§ **WHAT IS BEING ASKED**: Copy out every line holding the string "Polka" from the records below.
┌─ EXERCISE INPUTS
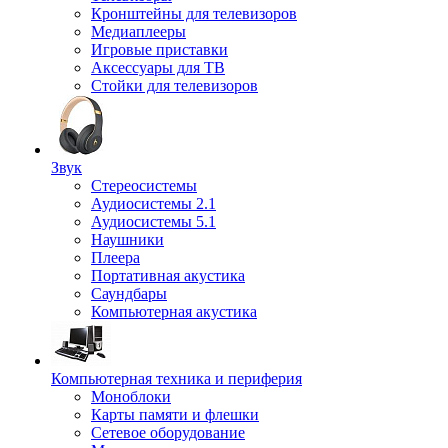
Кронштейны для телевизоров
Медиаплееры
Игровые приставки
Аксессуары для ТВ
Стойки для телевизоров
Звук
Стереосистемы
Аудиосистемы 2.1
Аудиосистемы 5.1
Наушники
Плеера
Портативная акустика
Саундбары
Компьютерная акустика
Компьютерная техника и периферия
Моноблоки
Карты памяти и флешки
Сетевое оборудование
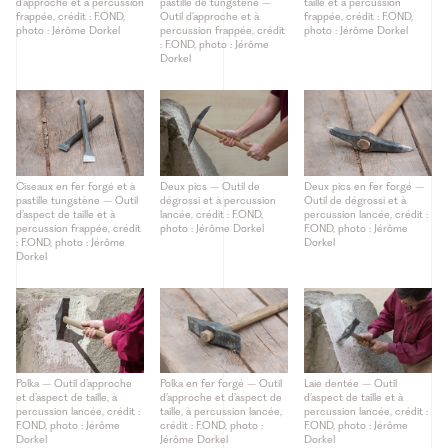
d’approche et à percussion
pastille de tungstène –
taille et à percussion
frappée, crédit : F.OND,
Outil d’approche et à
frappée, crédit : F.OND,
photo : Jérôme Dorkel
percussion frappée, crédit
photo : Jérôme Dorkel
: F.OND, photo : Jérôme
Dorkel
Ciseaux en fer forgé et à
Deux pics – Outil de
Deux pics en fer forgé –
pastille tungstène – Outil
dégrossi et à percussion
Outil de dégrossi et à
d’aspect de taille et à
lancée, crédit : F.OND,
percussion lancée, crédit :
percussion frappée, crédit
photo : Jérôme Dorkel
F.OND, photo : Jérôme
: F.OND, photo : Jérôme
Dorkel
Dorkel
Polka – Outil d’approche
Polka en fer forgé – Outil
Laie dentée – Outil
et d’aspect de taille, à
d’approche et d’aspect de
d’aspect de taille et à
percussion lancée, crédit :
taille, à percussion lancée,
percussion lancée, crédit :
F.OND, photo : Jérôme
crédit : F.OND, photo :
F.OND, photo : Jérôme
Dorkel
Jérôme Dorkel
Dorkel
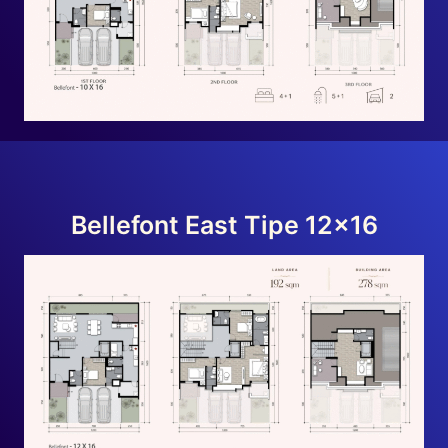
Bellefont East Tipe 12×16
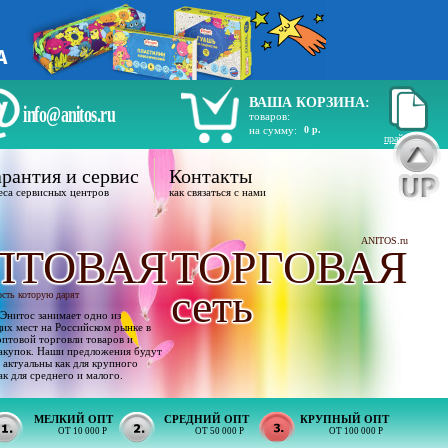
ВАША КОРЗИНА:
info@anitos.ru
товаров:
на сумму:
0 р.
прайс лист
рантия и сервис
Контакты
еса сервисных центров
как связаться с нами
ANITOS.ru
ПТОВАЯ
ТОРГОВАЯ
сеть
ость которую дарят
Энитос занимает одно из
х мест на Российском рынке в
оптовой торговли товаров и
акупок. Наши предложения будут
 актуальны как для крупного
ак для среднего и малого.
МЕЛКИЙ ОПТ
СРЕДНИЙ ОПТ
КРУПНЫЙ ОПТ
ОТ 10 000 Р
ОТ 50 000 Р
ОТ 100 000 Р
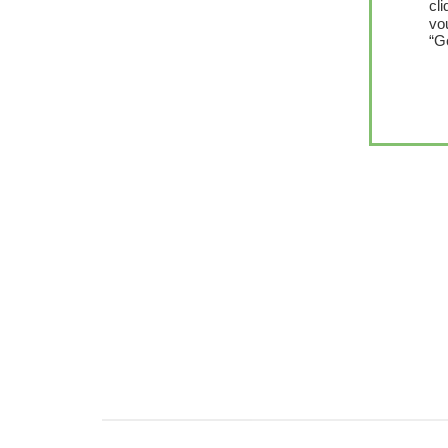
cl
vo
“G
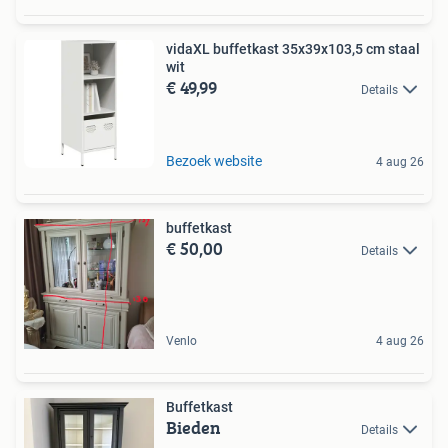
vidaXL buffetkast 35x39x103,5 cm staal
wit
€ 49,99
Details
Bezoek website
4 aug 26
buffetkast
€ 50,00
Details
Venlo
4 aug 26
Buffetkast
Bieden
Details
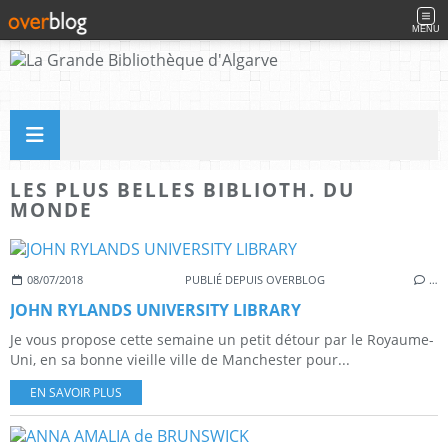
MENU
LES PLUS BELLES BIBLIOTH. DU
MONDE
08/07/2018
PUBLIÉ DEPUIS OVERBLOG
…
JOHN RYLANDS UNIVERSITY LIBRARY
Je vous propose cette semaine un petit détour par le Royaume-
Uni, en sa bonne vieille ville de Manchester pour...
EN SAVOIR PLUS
└─
┌─ EXERCISE INPUTS
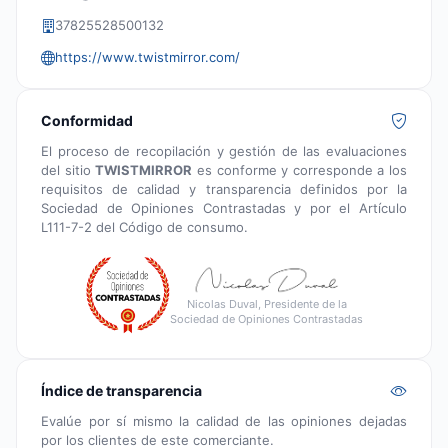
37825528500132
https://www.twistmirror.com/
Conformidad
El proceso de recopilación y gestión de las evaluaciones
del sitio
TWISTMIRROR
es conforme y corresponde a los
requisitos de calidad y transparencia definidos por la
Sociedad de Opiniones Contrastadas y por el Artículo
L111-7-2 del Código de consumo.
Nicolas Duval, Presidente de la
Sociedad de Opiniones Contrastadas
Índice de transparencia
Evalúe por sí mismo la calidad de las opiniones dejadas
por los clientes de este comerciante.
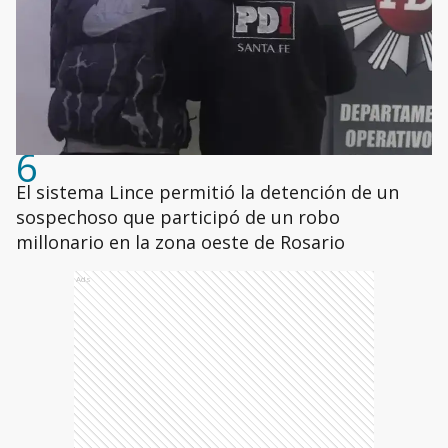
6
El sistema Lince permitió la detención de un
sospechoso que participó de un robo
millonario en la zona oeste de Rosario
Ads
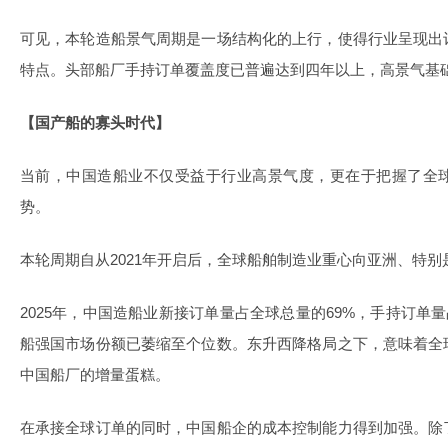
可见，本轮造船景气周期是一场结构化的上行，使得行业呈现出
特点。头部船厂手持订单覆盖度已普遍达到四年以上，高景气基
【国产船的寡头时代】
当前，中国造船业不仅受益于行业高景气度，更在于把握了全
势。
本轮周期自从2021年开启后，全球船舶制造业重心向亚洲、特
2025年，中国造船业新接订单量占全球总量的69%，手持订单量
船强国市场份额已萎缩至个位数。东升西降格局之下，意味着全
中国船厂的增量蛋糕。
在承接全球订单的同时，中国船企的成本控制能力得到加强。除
└─
§ **RESULT FOR THIS TASK**:
Polka – Outil d’approche
Polka en fer forgé – Outil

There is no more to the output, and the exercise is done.